27.1.06



Rouault: Os três juízes, c. 1936.

Os mestres do liberalismo

Eis algo que eu gostaria de ter talento para ter escrito.

26.1.06

"Nunca aderirei a um partido que aceite um militante como eu"

Semi-invalidez

Uma vez ganhei umas eleições para chefe de turma mercê de um braço ao peito que, para além de me dar um ar muito sensato, despertou a compaixão dos votantes.

Agora que as eleições terminaram, Sócrates já pode largar as muletas e emprestá-las a Marques Mendes - a menos que à muleta ele prefira o capote.

25.1.06



Braque: Prato com frutos, 1908-9.

24.1.06

Mau sinal

Nunca ataquei a candidatura de Alegre durante a campanha. Não porque temesse ter que engulir as minhas palavras caso ele passasse à segunda volta - nunca lhe daria o meu voto nessa eventualidade - mas porque, erradamente, supus que se esfarelaria gradualmente o apoio de que dispunha à medida que o tempo fosse passando.

Alegre é um dos mais destacados representantes do socialismo arcaico no partido em que milita. Embora nunca seja explícito, as suas vagas declarações, e sobretudo os seus silêncios, insinuam que talvez continue a ser adepto do "verdadeiro socialismo" das nacionalizações, da reforma agrária, dos entraves ao investimento estrangeiro, da autarcia económica, da auto-gestão e do dirigismo cultural.

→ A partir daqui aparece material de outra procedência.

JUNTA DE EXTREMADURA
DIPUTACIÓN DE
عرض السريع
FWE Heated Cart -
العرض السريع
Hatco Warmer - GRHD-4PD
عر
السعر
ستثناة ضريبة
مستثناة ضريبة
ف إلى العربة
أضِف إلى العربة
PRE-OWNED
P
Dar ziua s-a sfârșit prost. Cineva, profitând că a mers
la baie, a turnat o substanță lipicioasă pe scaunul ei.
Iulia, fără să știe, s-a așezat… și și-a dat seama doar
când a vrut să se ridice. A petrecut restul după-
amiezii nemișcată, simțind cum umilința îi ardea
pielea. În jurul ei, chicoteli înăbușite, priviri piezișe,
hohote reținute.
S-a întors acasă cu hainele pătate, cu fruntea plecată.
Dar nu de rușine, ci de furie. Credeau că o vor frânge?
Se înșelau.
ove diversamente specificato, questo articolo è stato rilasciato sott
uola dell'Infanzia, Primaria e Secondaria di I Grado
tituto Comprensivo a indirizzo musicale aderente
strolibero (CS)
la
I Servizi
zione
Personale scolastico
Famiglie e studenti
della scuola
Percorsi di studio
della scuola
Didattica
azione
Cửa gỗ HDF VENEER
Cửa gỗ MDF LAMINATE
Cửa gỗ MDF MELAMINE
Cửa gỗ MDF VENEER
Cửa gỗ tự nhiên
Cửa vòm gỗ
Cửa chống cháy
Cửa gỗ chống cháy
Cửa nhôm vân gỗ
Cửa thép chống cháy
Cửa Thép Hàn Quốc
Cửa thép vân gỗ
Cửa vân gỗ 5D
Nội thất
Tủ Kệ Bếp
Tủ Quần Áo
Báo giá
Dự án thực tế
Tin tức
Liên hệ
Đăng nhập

A névoa ideológica é o seu elemento natural. Nisso e no discurso anti-partidos se aproximou de Cavaco Silva.

Eu entendo que nem todos os votos em Alegre têm a mesma motivação. Mesmo assim, o score combinado de Alegre, Jerónimo e Louçã revela que uma parte substancial da esquerda portuguesa continua a conviver dificilmente com a democracia liberal e com a economia de mercado.

Manda quem pode

O Grande Ayatola proibe que se diga que a vitória de Cavaco foi tangencial.

Por uma vez, recomendo que acatem a ordem. Manda o bom-senso reconhecer que, atentos os votos expressos na primeira volta, o desequilíbrio seria muito maior se tivesse havido uma segunda.

Voto e razão

As eleições não servem para saber quem tem razão. Servem apenas - e já não é pouco - para saber quem os eleitores preferem em dado momento.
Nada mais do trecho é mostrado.